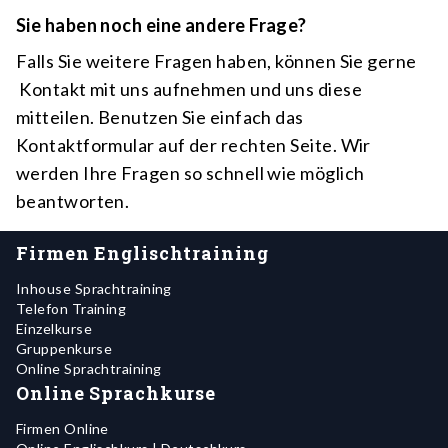
Sie haben noch eine andere Frage?
Falls Sie weitere Fragen haben, können Sie gerne
Kontakt mit uns aufnehmen und uns diese
mitteilen. Benutzen Sie einfach das
Kontaktformular auf der rechten Seite. Wir
werden Ihre Fragen so schnell wie möglich
beantworten.
Firmen Englischtraining
Inhouse Sprachtraining
Telefon Training
Einzelkurse
Gruppenkurse
Online Sprachtraining
Online Sprachkurse
Firmen Online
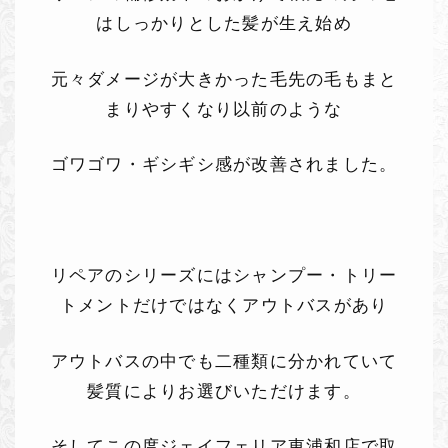
はしっかりとした髪が生え始め
元々ダメージが大きかった毛先の毛もまと
まりやすくなり以前のような
ゴワゴワ・ギシギシ感が改善されました。
リペアのシリーズにはシャンプー・トリー
トメントだけではなくアウトバスがあり
アウトバスの中でも二種類に分かれていて
髪質によりお選びいただけます。
そしてこの度ジェイフェリア東浦和店で取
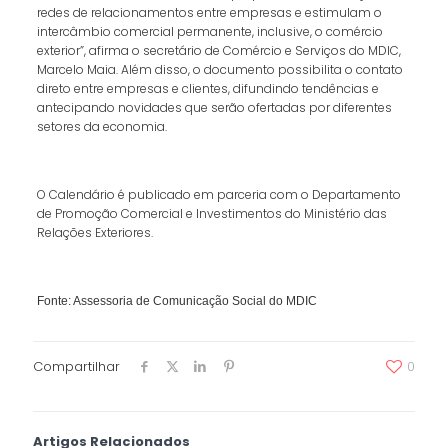
redes de relacionamentos entre empresas e estimulam o
intercâmbio comercial permanente, inclusive, o comércio
exterior”, afirma o secretário de Comércio e Serviços do MDIC,
Marcelo Maia. Além disso, o documento possibilita o contato
direto entre empresas e clientes, difundindo tendências e
antecipando novidades que serão ofertadas por diferentes
setores da economia.
O Calendário é publicado em parceria com o Departamento
de Promoção Comercial e Investimentos do Ministério das
Relações Exteriores.
Fonte: Assessoria de Comunicação Social do MDIC
Compartilhar
0
Artigos Relacionados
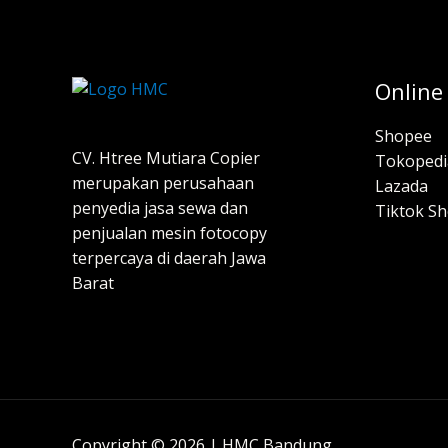
Online
Shopee
CV. Htree Mutiara Copier
Tokopedi
merupakan perusahaan
Lazada
penyedia jasa sewa dan
Tiktok S
penjualan mesin fotocopy
terpercaya di daerah Jawa
Barat
Copyright © 2026 | HMC Bandung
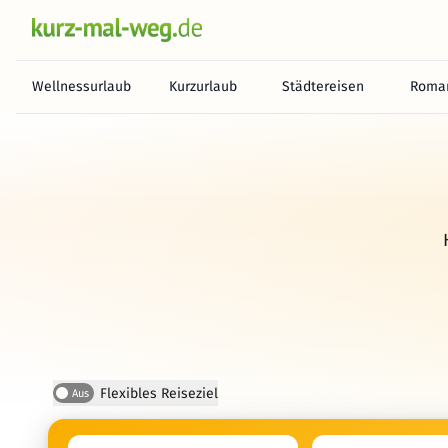
Wellnessurlaub
Kurzurlaub
Städtereisen
Roman
Flexibles Reiseziel
Aus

|---|

The copy should hold exactly the lines above from the one with "髪質によりお選びいただけます。" through the one with "Marcelo Maia. Além", both ends counted, and no pictures at all.

**COMPLETED TASK:**
髪質によりお選びいただけます。
そしてこの度ジェイフェリア東浦和店で取
redes de relacionamentos entre empresas e estimulam o
intercâmbio comercial permanente, inclusive, o comércio
exterior”, afirma o secretário de Comércio e Serviços do MDIC,
Marcelo Maia. Além disso, o documento possibilita o contato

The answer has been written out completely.